Task requirements
Return all lines below containing the word "certificación".

Top of Records for the exercise

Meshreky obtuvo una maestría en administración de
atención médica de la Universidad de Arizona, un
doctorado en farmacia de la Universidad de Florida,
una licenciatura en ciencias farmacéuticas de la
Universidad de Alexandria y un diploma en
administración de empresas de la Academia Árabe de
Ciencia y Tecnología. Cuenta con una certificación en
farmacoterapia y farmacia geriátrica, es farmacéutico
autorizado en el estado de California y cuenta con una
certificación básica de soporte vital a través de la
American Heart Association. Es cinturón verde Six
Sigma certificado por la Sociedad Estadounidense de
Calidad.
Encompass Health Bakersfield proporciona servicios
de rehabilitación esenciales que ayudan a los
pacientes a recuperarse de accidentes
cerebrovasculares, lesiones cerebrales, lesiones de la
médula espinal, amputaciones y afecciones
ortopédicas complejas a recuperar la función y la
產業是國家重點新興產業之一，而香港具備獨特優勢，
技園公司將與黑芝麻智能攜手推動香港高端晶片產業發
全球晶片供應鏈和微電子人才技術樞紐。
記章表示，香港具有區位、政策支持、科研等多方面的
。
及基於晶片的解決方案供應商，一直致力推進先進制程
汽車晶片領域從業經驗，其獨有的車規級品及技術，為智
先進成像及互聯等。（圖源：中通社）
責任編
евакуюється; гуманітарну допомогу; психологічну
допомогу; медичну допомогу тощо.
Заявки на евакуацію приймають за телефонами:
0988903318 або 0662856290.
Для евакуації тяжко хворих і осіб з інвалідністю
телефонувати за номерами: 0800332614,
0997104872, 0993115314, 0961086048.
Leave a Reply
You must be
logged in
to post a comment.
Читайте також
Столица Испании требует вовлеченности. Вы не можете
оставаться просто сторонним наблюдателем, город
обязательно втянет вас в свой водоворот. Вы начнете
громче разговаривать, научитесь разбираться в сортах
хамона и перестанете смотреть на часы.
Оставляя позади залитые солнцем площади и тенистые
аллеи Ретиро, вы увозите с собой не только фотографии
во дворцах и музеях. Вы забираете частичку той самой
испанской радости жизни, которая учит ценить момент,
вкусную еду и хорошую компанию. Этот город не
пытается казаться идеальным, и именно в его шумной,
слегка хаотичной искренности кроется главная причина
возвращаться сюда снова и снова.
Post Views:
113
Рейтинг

Bottom of Records for the exercise

Written reply
Ciencia y Tecnología. Cuenta con una certificación en
certificación básica de soporte vital a través de la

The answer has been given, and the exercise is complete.